The Dagger and the Cross (28 page)

Gwydion clenched his fists on the high pommel of his saddle,
head bent, shoulders hunched. It was no great cost to his strength, but he had
lost his temper. Again. That was why he avoided battles. He was wilder in them
than his brother, a white, singing madness that was to Aidan’s fierce joy as
the hawk’s stoop to the lark’s descent. That was why Aidan was his commander of
armies; why he never went to war alone, and seldom to a tournament. The king’s
dignity was his refuge. He could not, for his life’s sake, keep his head in a
fight.

“Nonsense,” Aidan said, rough with more than the dryness in
his mouth. “You just won us a respite. That lot won’t be troubling us again, I
don’t think.”

There were more where they came from, though few of them, to
be sure, went near Gwydion’s portion of the column. They harried the very front
of the van, and the center somewhat, but they were fiercest against the
rearguard: a flurry of men and horses, dust and arrows and outcry.

They’re driving us,
Aidan said in his mind. He had hoped
that he was wrong. He turned his sweating horse, rode back along the line. Here
and there a grin flashed white in a dust-smeared face. No one wasted breath in
cheering him.

They were ascending now, and he could see the army advancing
behind, straggling over the rough ground. The center was reasonably well in
order, but the rear was sore beset. It had had to halt and fight or be overrun.
Templars in dust-stained white surcoats, the red cross bloody on their breasts,
spread ever wider, some darting in reckless charges, called back by their
commanders’ bellows or by the braying of trumpets. A space opened between rear
and center. If it grew too wide, the rearguard would be cut off.

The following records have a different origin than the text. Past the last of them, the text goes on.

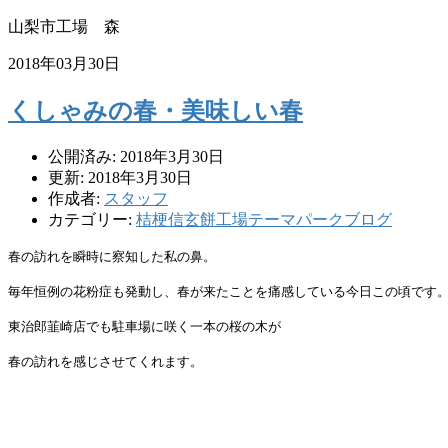
山梨市工場 森
2018年03月30日
くしゃみの春・美味しい春
公開済み: 2018年3月30日
更新: 2018年3月30日
作成者:
スタッフ
カテゴリー:
桔梗信玄餅工場テーマパークブログ
春の訪れを瞬時に察知した私の鼻。
毎年恒例の花粉症も発動し、春が来たことを痛感している今日この頃です
東治郎韮崎店でも駐車場に咲く一本の桜の木が
春の訪れを感じさせてくれます。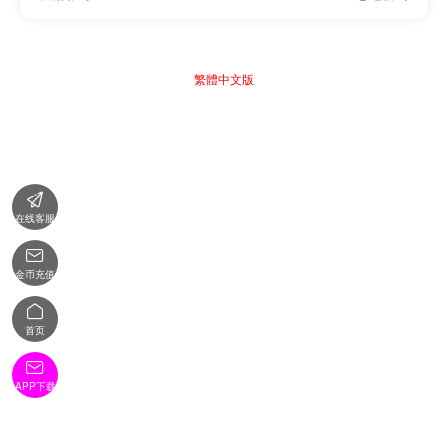
繁體中文版

在线客服

金币充值

首页

APP下载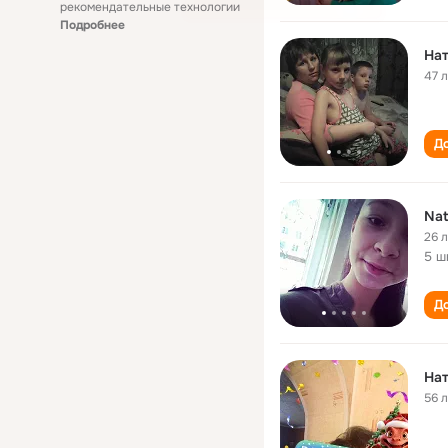
рекомендательные технологии
Подробнее
На
47 
До
Nat
26 
5 ш
До
Нат
56 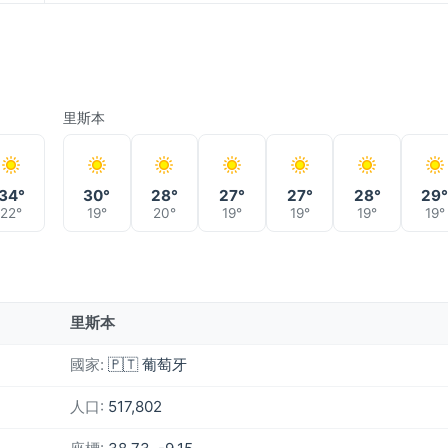
里斯本
34°
30°
28°
27°
27°
28°
29
22°
19°
20°
19°
19°
19°
19°
里斯本
國家:
🇵🇹 葡萄牙
人口:
517,802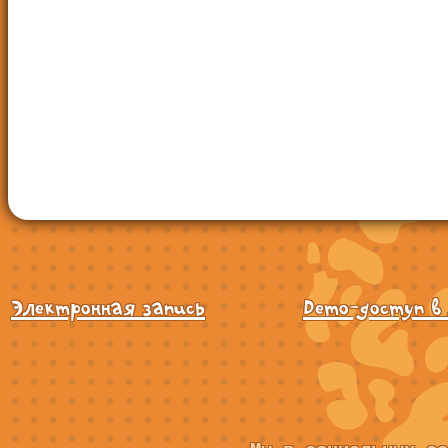
Электронная запись
Demo-доступ в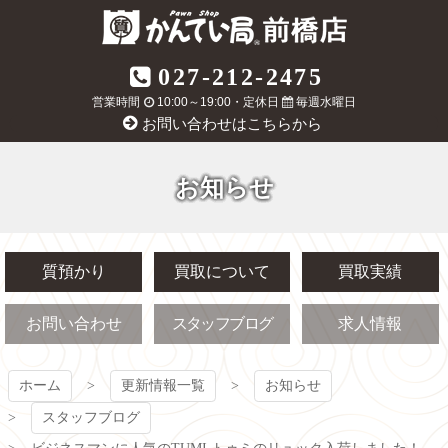
コ
ン
テ
質屋かんてい局
027-212-2475
ン
ツ
営業時間
10:00～19:00・定休日
毎週水曜日
前橋店
本
お問い合わせはこちらから
文
へ
ス
お知らせ
キ
ッ
プ
質預かり
買取について
買取実績
お問い合わせ
スタッフブログ
求人情報
ホーム
更新情報一覧
お知らせ
スタッフブログ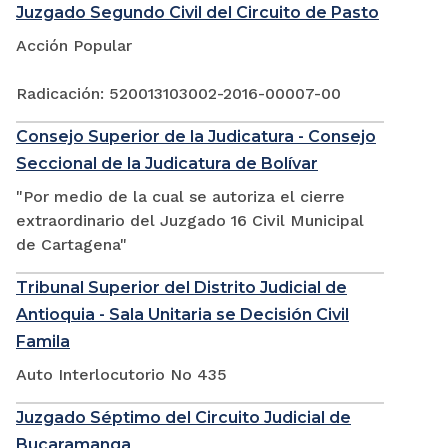
Juzgado Segundo Civil del Circuito de Pasto
Acción Popular
Radicación: 520013103002-2016-00007-00
Consejo Superior de la Judicatura - Consejo
Seccional de la Judicatura de Bolívar
"Por medio de la cual se autoriza el cierre
extraordinario del Juzgado 16 Civil Municipal
de Cartagena"
Tribunal Superior del Distrito Judicial de
Antioquia - Sala Unitaria se Decisión Civil
Famila
Auto Interlocutorio No 435
Juzgado Séptimo del Circuito Judicial de
Bucaramanga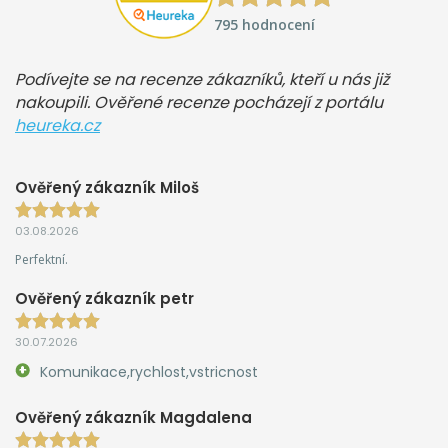
795 hodnocení
Podívejte se na recenze zákazníků, kteří u nás již
nakoupili. Ověřené recenze pocházejí z portálu
heureka.cz
Ověřený zákazník Miloš
03.08.2026
Perfektní.
Ověřený zákazník petr
30.07.2026
Komunikace,rychlost,vstricnost
Ověřený zákazník Magdalena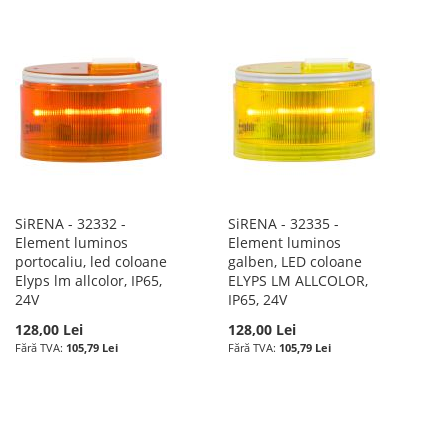
SiRENA - 32332 -
SiRENA - 32335 -
Element luminos
Element luminos
portocaliu, led coloane
galben, LED coloane
Elyps lm allcolor, IP65,
ELYPS LM ALLCOLOR,
24V
IP65, 24V
128,00 Lei
128,00 Lei
105,79 Lei
105,79 Lei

Guy, or Amalric his Constable, seemed to be aware of the
threat: a rider went back at a scrambling run, dodging arrows, and plunged
toward the Templars’ command. The horncall sharpened; men went out to herd the
stragglers in. With maddening slowness the line straightened; the knights came
to order. They began to move. But the gap did not narrow. The enemy, having
found an advantage, was not about to let it go.

Aidan could not, though it tore at him, ride down the length
of the army and abandon his own people to tell Gerard de Ridefort how to
command a company. He rode back to his place, pausing to say a word here and
there, to lighten spirits where he could, to allow another sip of water.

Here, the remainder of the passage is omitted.